### ACTIVITY
In the entries below, find the line with "ади коледжу" and print exactly every line from there up to and including the line with "ЗАОЧНА ФОРМА НАВЧАННЯ", with no other lines.

======== SOURCE INFORMATION ========

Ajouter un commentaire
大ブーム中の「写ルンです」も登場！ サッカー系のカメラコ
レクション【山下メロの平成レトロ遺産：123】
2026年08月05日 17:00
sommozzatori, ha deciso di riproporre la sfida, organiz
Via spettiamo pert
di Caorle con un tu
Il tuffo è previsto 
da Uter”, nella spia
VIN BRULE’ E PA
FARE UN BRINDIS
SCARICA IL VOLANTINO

========
======== SOURCE INFORMATION ========

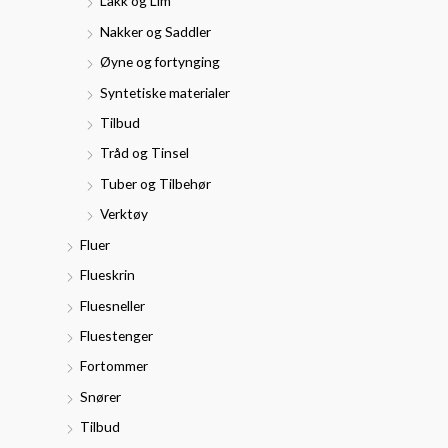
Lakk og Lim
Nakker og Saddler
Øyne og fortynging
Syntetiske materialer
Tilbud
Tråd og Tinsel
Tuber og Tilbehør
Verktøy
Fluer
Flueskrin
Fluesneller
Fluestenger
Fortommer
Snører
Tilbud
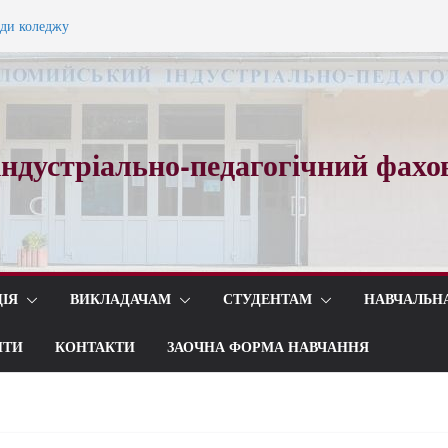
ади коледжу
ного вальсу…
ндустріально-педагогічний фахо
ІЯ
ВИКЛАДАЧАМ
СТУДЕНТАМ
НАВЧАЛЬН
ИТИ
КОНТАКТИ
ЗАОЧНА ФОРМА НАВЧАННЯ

========

### SOLUTION
ади коледжу
ного вальсу…
ндустріально-педагогічний фахо
ІЯ
ВИКЛАДАЧАМ
СТУДЕНТАМ
НАВЧАЛЬН
ИТИ
КОНТАКТИ
ЗАОЧНА ФОРМА НАВЧАННЯ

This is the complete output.